Saved entries:
--

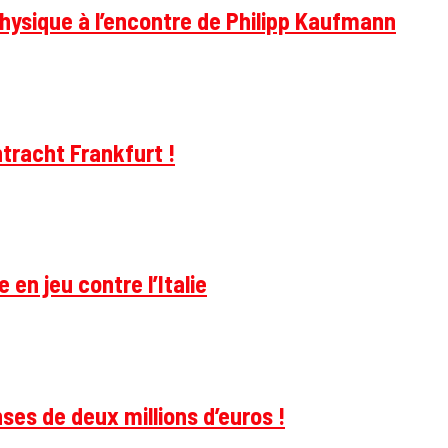
hysique à l’encontre de Philipp Kaufmann
tracht Frankfurt !
 en jeu contre l’Italie
ses de deux millions d’euros !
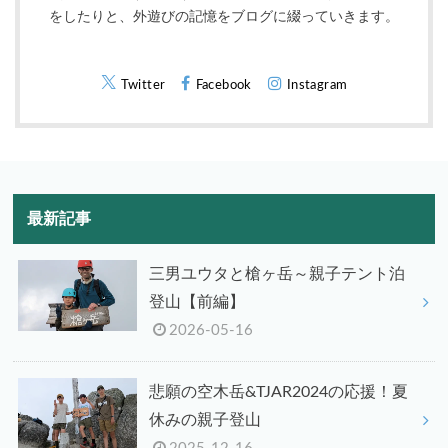
をしたりと、外遊びの記憶をブログに綴っていきます。
Twitter
Facebook
Instagram
最新記事
三男ユウタと槍ヶ岳～親子テント泊
登山【前編】
2026-05-16
悲願の空木岳&TJAR2024の応援！夏
休みの親子登山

--

Assignment: The answer must be an exact reproduction of the records, with every picture left out.

Answer section:
hysique à l’encontre de Philipp Kaufmann
tracht Frankfurt !
 en jeu contre l’Italie
ses de deux millions d’euros !
をしたりと、外遊びの記憶をブログに綴っていきます。
Twitter
Facebook
Instagram
最新記事
三男ユウタと槍ヶ岳～親子テント泊
登山【前編】
2026-05-16
悲願の空木岳&TJAR2024の応援！夏
休みの親子登山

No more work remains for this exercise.